Brothels, Babes and Booze

Chronicling McHenry County's wild side.

Brothels, babes and booze, in McHenry County? In Huntley?

Apparently so!   

Craig Pfannkuche, a volunteer researcher with the McHenry County Historical Society, recently spoke to the Huntley Senior Citizens Club on those salacious subjects, telling of the county’s most lawless era, the 1920s and early 1930s.   

"McHenry County was a wild and dangerous place in the 1920s,” he said.

With documentation in hand, Pfannkuche told the group, “Everyone knows about the crime and corruption in Chicago, but just as much criminal activity took place in McHenry County.”  

He told of Al Capone’s Fox River Grove hideout where Capone and his gang “entertained women.” Pfannkuche said he has evidence that some of those women were from Huntley.   

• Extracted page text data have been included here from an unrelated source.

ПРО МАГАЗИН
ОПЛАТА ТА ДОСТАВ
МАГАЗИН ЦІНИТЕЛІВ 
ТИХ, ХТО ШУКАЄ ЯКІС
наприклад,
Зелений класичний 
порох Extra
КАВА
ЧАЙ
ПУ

He told of local men riding the Interurban trolley, which traveled between Elgin and Belvidere with stations at Huntley, Union and Marengo, making it easy to visit the notorious brothel in Union.   

Pfannkuche said at that time Union “was a hellhole.” He referenced an article in the 1995 book “McHenry County in the Twentieth Century” which stated, “Union was a ‘hot spot’ for drinking and slot machines. Local prohibition task forces made many raids there.”  

“You could drink yourself almost to death and visit the local brothel with its ‘scantily attired women,’” Pfannkuche said.   

He said the building that housed the brothel was the old Northwestern Hotel and although it is no longer used, the building is still there.

Pfannkuche said prostitution also was rampant in Harvard in the 1920s.  A large brothel existed there as well.   

“Harvard was a railroad town with lots of transient men interested in sex,” he said. “There were women who would come out from Chicago, or local farm girls who wanted to make a few dollars, who were involved in this brothel. Six young men were arrested in 1923 in Harvard.”   

Roadhouses and dance halls dotted the county at that time, and scandals abounded. Moonshine, cigarettes and jazz music influenced the activities in small towns across northern Illinois and southern Wisconsin, Pfannkuche claimed.   

According to the county history book, during the turbulent 1930s, a roving gang robbed dance halls and road houses. In September of 1933, The Crystal Lodge was one establishment struck by the gang, who made off with $500.   

One of the most hellacious tavern/brothels in the county, according to Pfannkuche, was The Bubbling Over, located west of Woodstock on Route 14 on the way to Harvard.   

“It was the worst hellhouse of a roadhouse in McHenry County,” the historian informed the seniors. “They brought in ‘sporting women’ from Elgin and Huntley to work there.”    

An article in the January 17, 1928, edition of the Chicago Tribune reported the indictments of 16 young men, who lived and worked on farms in the Huntley area, for “contributing to the delinquency of young girls.”  

The men were aged 16 to 21 and the four Huntley girls, who testified against them before a grand jury, where all under 18 years of age.  One of the girls was only 13 and “about to become a mother,” the article reported.   

The men had been “plying the girls with liquor” and the article said the men had made good money at this endeavor in Fontana, Wisconsin, before they set up shop in Huntley.   

According to the article, the grand jury had been looking into juvenile vice in McHenry County.   

Pfannkuche said the McHenry County State’s Attorney at the time, Vincent Lumley, turned a blind eye to the county’s vice.   

“He didn’t enforce laws against prostitution, liquor law violations or slot machines because that activity brought a lot of people out to McHenry County to have a good time.”   

Pfannkuche said Lumley also was protecting Al Capone’s forces in McHenry County.    

The 1995 county history book said areas like Fox River Grove, McHenry and the Chain-O-Lakes also had reputations for being able to supply drinking, gambling and prostitution.

But the book does mention the other side of the story.   

Apparently there was a strong temperance movement in the county at the time. The book noted that in September of 1928, Union’s temperance organizer Cole Peterson led a raid on a still on Lucas Road between Woodstock and Crystal Lake.